The Pennsylvania chapter of the American Civil Liberties Union filed the lawsuit last week on behalf of the group.
Under the settlement, the Poor People's Economic Human Rights Campaign is now permitted to march from City Hall to the Wells Fargo Center beginning on July 25, the convention's opening day, but with a compromised start time of 2 p.m., rather than 3 p.m., as was originally planned.
The permit allows them to protest through 6 p.m.
The city ban previous prohibited protesting between 7 to 9 a.m. and 3 to 6 p.m.

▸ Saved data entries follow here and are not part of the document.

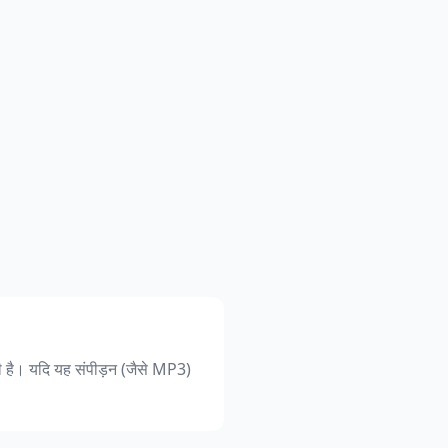
हती है। यदि यह संपीड़न (जैसे MP3)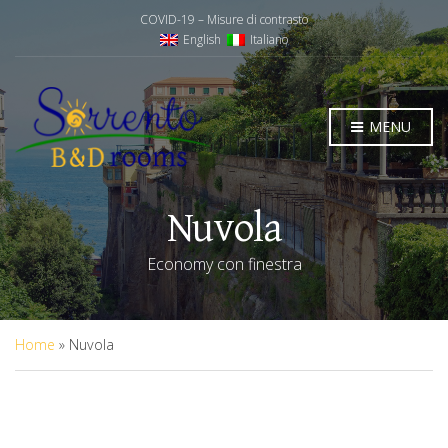
COVID-19 – Misure di contrasto
English
Italiano
MENU
Nuvola
Economy con finestra
Home
»
Nuvola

Mayor Jim Kenney's chief spokeswoman, Lauren Hitt, told Philly.com reporter Julia Terruso that despite the changes, there's still no plans to close Broad or surrounding Center City streets, though Hitt added short-term closures may come about.
Hitt said part of the reason the city settled is because it felt people might demonstrate despite the ban and a lack of permits, “so better to encourage them to get a permit" to better manage and avoid unnecessary disruptions to area residents and businesses.
According to Philly.com, the city has received at least 23 requests for demonstration permits and Honkala's was one of at least 10 so far approved.